Which is why Photography has really lifted me up and I've been making effort with people that I sometimes see so that I can start to build more friendships and keep meeting new people and see what happens.
I have some amazing plans coming up soon including:
- Spending a long weekend with my Mum's side of family at Sandy Balls (Southampton) *giggidy* and I'm the photographer for my Nana and Grandad's joint 80th Birthday.
- Returning to the Isle Of Man for Milky Way, Stars and Landscape photography and hopefully capture some ruins as well for the first time.
- Seeing my main man, Jamie to discuss my Photography logo and watermark that he's helping me with. As well as helping me learn to do Portraits better for October's Comic-Con!
- And I'm still waiting on my Tattoo artist to get back to me about getting my inner forearm done hopefully before Con...
So in time my blog will have a couple posts filling in the empty June, July and August months and I'll either be speaking in past or present tense (which can be confusing).

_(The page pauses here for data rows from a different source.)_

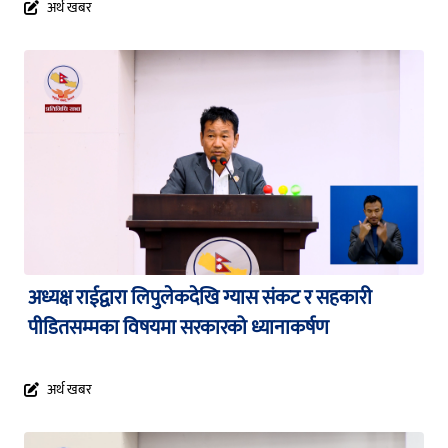
अर्थ खबर
अध्यक्ष राईद्वारा लिपुलेकदेखि ग्यास संकट र सहकारी
पीडितसम्मका विषयमा सरकारको ध्यानाकर्षण
अर्थ खबर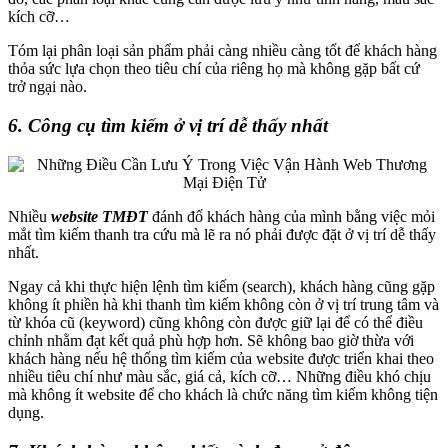
kích cỡ…
Tóm lại phân loại sản phẩm phải càng nhiều càng tốt để khách hàng
thỏa sức lựa chọn theo tiêu chí của riêng họ mà không gặp bất cứ
trở ngại nào.
6. Công cụ tìm kiếm ở vị trí dễ thấy nhất
Nhiều
website TMĐT
đánh đố khách hàng của mình bằng việc mỏi
mắt tìm kiếm thanh tra cứu mà lẽ ra nó phải được đặt ở vị trí dễ thấy
nhất.
Ngay cả khi thực hiện lệnh tìm kiếm (search), khách hàng cũng gặp
không ít phiền hà khi thanh tìm kiếm không còn ở vị trí trung tâm và
từ khóa cũ (keyword) cũng không còn được giữ lại để có thể điều
chỉnh nhằm đạt kết quả phù hợp hơn. Sẽ không bao giờ thừa với
khách hàng nếu hệ thống tìm kiếm của website được triển khai theo
nhiều tiêu chí như màu sắc, giá cả, kích cỡ… Những điều khó chịu
mà không ít website để cho khách là chức năng tìm kiếm không tiện
dụng.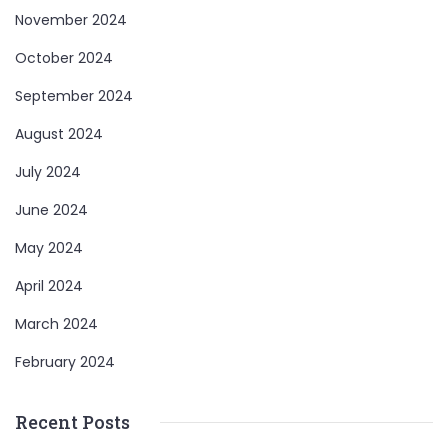
November 2024
October 2024
September 2024
August 2024
July 2024
June 2024
May 2024
April 2024
March 2024
February 2024
Recent Posts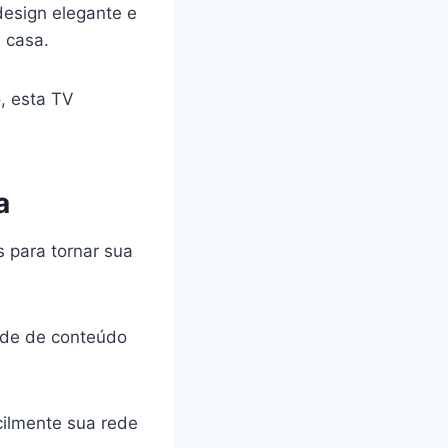
esign elegante e
 casa.
, esta TV
a
s para tornar sua
dade de conteúdo
cilmente sua rede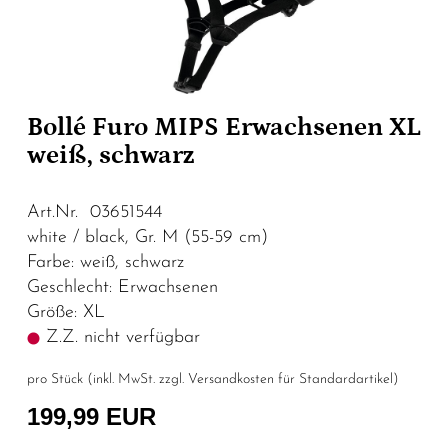
Bollé Furo MIPS Erwachsenen XL
weiß, schwarz
Art.Nr. 03651544
white / black, Gr. M (55-59 cm)
Farbe: weiß, schwarz
Geschlecht: Erwachsenen
Größe: XL
Z.Z. nicht verfügbar
pro Stück (inkl. MwSt. zzgl.
Versandkosten für Standardartikel
)
199,99 EUR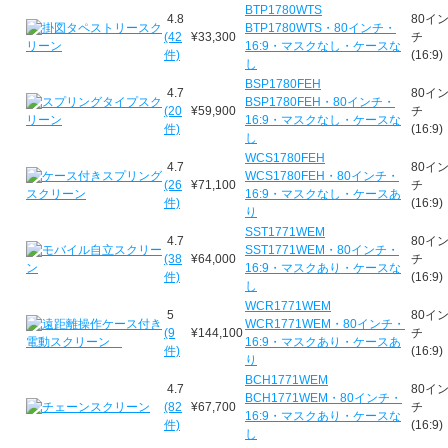
BTP1780WTS
4.8
80イ
BTP1780WTS・80インチ・
(42
¥33,300
チ
16:9・マスクなし・ケースな
件)
(16:9)
し
BSP1780FEH
4.7
80イ
BSP1780FEH・80インチ・
(20
¥59,900
チ
16:9・マスクなし・ケースな
件)
(16:9)
し
WCS1780FEH
4.7
80イ
WCS1780FEH・80インチ・
(26
¥71,100
チ
16:9・マスクなし・ケースあ
件)
(16:9)
り
SST1771WEM
4.7
80イ
SST1771WEM・80インチ・
(38
¥64,000
チ
16:9・マスクあり・ケースな
件)
(16:9)
し
WCR1771WEM
5
80イ
WCR1771WEM・80インチ・
(9
¥144,100
チ
16:9・マスクあり・ケースあ
件)
(16:9)
り
BCH1771WEM
4.7
80イ
BCH1771WEM・80インチ・
(82
¥67,700
チ
16:9・マスクあり・ケースな
件)
(16:9)
し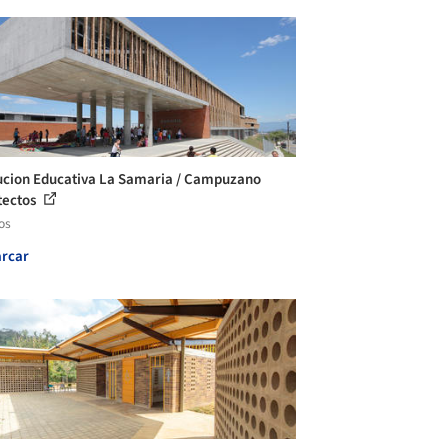
tucion Educativa La Samaria / Campuzano
tectos
os
rcar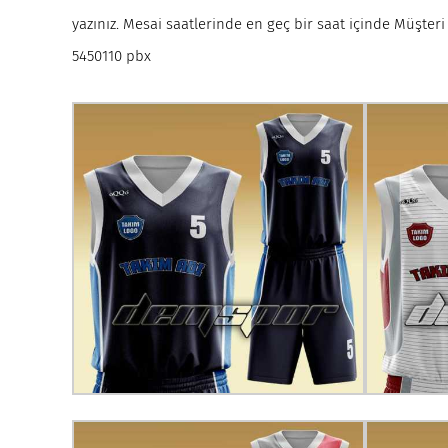
yazınız. Mesai saatlerinde en geç bir saat içinde Müşteri 
5450110 pbx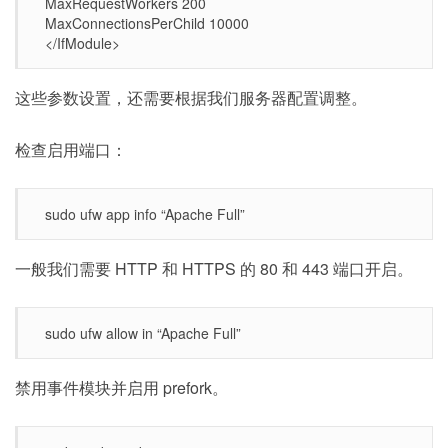
MaxRequestWorkers 200
MaxConnectionsPerChild 10000
</IfModule>
这些参数设置，还需要根据我们服务器配置调整。
检查启用端口：
sudo ufw app info “Apache Full”
一般我们需要 HTTP 和 HTTPS 的 80 和 443 端口开启。
sudo ufw allow in “Apache Full”
禁用事件模块并启用 prefork。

In conclusion, this post is the metaphorical feeling of me slowly getting back up from the dark cell that my mind feels locked in and I flick on the light switch to show I have an idea on how to get back on things and to begin teaching myself that this doesn't need to become a stressful routine, but a casual thing where I'll begin to condense my work now instead of going on and on and on.
Thank you for taking the time to read up on how I've been. And there are loads of good stories to share since I have been a busy Josh, these past few months!